Saved data entries
┄┄┄┄┄┄┄┄┄┄

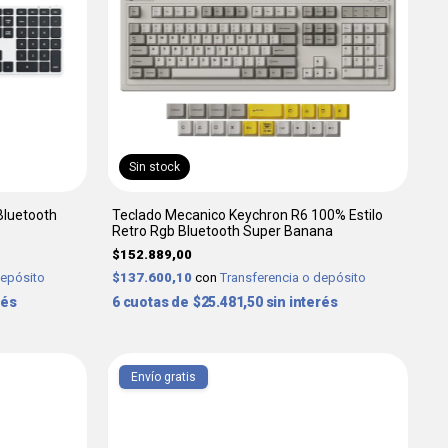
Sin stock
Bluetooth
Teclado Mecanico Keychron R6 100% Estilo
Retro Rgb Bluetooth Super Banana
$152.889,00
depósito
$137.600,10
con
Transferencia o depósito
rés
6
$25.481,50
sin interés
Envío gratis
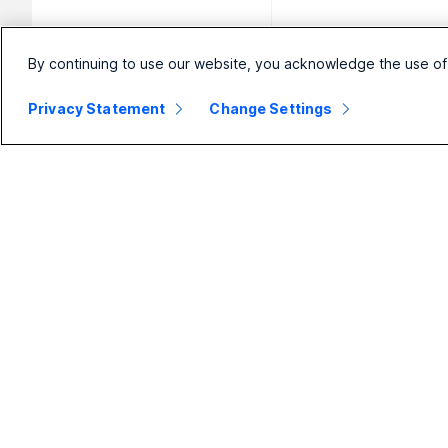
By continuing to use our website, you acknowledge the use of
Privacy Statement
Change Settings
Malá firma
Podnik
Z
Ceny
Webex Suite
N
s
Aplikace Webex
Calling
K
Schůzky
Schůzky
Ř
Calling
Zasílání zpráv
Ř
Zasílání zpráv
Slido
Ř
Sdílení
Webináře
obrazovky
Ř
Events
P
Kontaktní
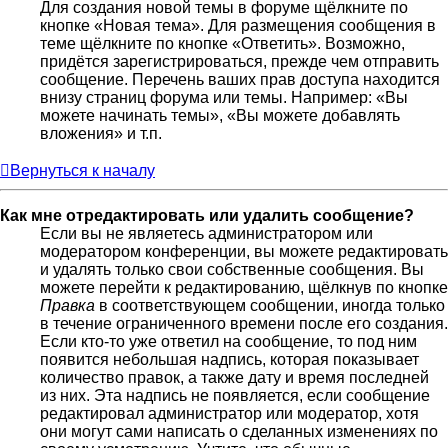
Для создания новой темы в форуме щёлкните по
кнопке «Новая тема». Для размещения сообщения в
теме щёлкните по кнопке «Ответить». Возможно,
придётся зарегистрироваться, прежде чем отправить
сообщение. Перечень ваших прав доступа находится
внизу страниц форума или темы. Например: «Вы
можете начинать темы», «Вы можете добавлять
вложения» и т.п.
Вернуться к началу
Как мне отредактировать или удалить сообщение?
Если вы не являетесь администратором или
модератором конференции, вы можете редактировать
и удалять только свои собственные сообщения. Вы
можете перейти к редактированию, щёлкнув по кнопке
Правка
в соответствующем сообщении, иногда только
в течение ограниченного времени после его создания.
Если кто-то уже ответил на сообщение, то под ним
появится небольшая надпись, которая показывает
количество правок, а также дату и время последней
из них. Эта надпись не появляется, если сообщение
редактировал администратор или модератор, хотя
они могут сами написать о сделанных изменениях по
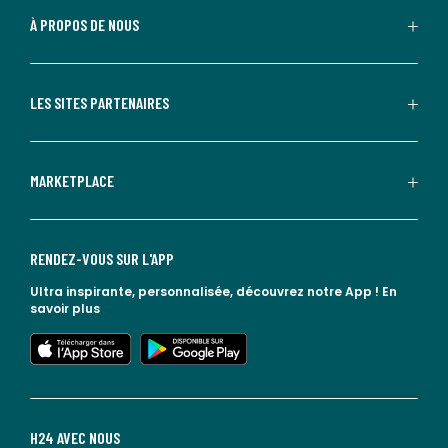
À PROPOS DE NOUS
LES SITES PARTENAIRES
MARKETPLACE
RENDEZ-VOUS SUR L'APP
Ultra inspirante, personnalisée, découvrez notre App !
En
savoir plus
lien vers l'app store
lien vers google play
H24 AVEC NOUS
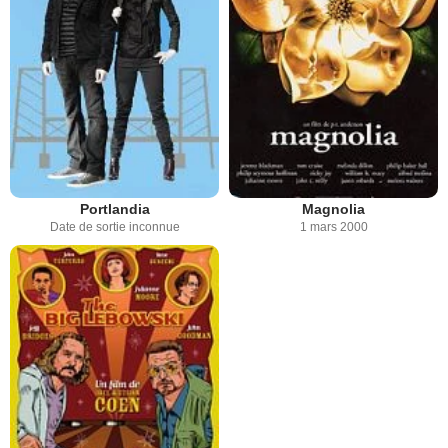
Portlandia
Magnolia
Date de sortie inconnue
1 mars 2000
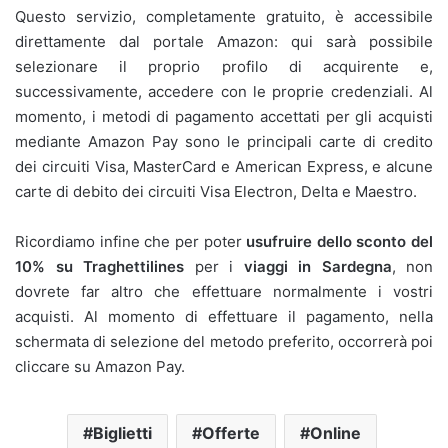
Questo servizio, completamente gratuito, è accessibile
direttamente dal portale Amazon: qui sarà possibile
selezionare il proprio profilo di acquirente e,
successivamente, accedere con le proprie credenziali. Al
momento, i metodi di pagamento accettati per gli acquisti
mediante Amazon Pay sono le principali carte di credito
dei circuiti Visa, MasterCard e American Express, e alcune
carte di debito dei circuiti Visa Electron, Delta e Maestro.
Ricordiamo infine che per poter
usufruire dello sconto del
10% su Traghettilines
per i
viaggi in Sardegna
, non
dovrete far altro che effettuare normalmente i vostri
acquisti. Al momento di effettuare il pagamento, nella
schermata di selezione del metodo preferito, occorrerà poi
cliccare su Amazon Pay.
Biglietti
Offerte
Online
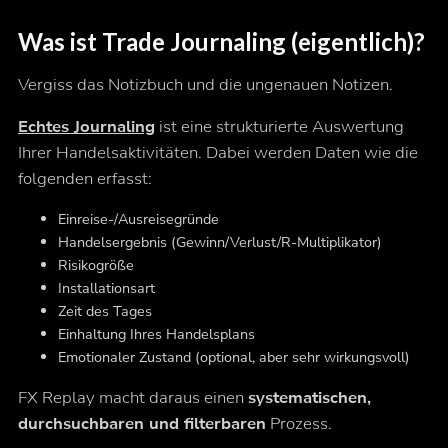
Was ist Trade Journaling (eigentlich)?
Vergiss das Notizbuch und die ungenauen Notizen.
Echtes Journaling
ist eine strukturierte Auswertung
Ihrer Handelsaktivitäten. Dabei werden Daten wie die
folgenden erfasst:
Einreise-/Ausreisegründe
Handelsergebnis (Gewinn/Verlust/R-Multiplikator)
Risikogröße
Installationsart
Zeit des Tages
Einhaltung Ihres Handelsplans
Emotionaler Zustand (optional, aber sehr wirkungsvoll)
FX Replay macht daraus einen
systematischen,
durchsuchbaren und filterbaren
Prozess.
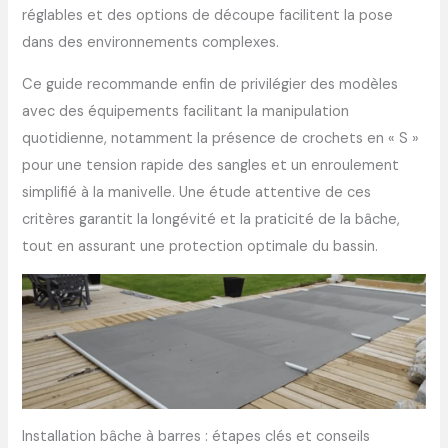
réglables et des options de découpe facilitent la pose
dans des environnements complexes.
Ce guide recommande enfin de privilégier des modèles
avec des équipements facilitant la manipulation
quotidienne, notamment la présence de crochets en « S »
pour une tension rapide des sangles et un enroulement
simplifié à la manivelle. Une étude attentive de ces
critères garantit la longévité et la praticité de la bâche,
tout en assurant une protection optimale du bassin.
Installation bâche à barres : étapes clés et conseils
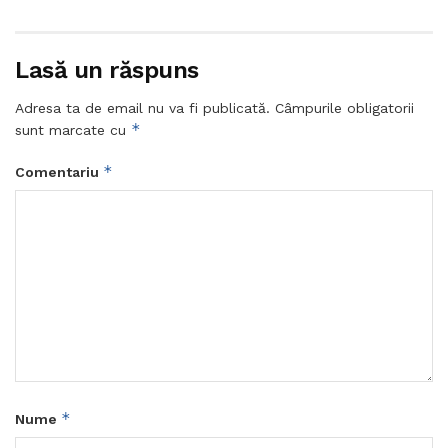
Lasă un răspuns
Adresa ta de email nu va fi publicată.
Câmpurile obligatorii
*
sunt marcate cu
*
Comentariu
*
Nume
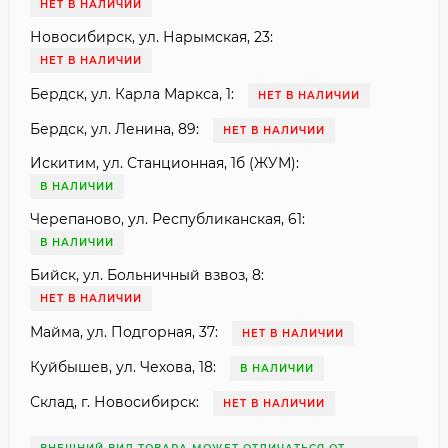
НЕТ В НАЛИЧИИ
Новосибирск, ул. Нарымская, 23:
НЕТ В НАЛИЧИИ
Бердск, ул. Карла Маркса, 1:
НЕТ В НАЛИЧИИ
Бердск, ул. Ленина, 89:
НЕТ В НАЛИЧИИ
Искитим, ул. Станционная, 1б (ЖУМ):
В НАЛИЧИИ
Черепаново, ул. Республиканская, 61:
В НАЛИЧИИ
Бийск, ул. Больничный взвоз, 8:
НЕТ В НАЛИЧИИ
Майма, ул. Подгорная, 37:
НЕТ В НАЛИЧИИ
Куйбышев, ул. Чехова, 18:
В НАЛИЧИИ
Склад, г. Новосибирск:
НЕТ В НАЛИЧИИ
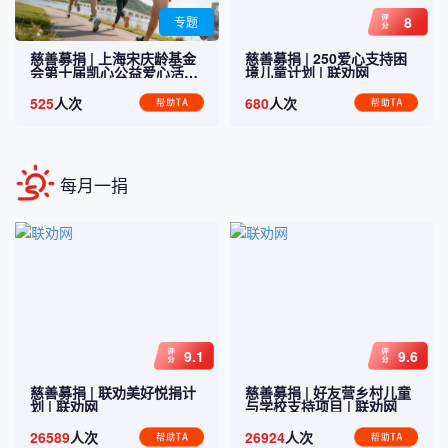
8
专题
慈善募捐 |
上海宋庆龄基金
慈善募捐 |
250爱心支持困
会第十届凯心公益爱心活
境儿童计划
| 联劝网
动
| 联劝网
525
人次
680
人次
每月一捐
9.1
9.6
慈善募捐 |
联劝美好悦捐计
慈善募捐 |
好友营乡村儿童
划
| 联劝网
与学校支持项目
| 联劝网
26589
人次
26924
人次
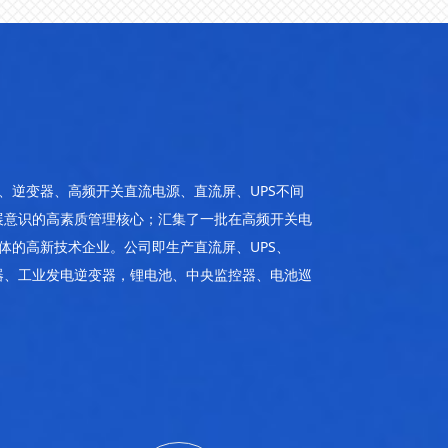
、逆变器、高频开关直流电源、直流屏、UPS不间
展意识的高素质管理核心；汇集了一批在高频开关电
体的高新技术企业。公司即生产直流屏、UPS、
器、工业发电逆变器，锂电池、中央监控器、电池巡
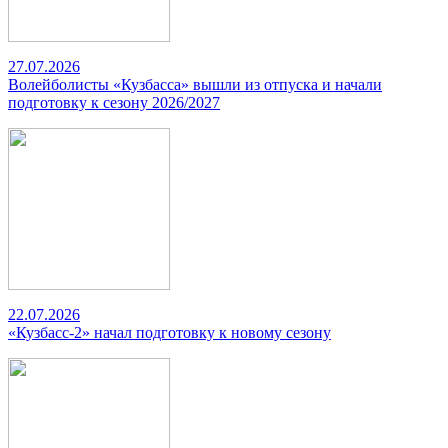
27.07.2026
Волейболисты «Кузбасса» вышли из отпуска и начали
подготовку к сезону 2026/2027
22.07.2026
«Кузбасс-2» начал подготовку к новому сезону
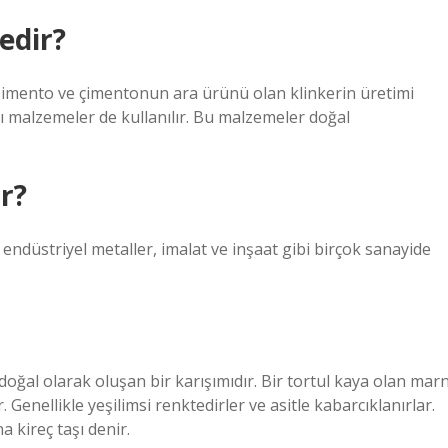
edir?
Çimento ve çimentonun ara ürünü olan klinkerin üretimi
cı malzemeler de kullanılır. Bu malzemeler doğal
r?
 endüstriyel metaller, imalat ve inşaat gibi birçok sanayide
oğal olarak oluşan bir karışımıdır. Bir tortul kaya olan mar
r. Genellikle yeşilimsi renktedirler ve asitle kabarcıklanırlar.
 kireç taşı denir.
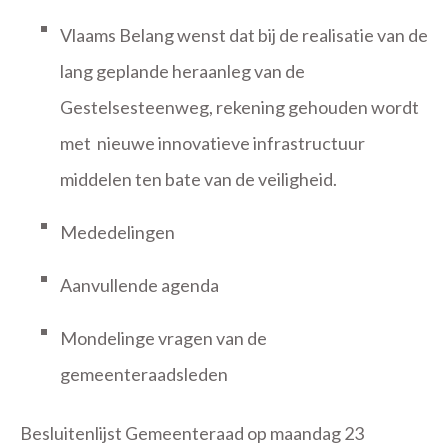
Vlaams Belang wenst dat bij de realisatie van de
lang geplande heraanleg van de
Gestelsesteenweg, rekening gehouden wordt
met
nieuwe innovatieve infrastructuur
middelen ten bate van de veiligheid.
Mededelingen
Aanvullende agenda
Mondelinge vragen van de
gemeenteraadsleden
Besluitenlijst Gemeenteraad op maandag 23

┄┄┄┄┄┄┄┄┄┄

* EXERCISE OBJECTIVE *
Each line of the records that holds the word "темы" should be copied out.

* SOLUTION FOR THIS EXERCISE *
Для создания новой темы в форуме щёлкните по
внизу страниц форума или темы. Например: «Вы
можете начинать темы», «Вы можете добавлять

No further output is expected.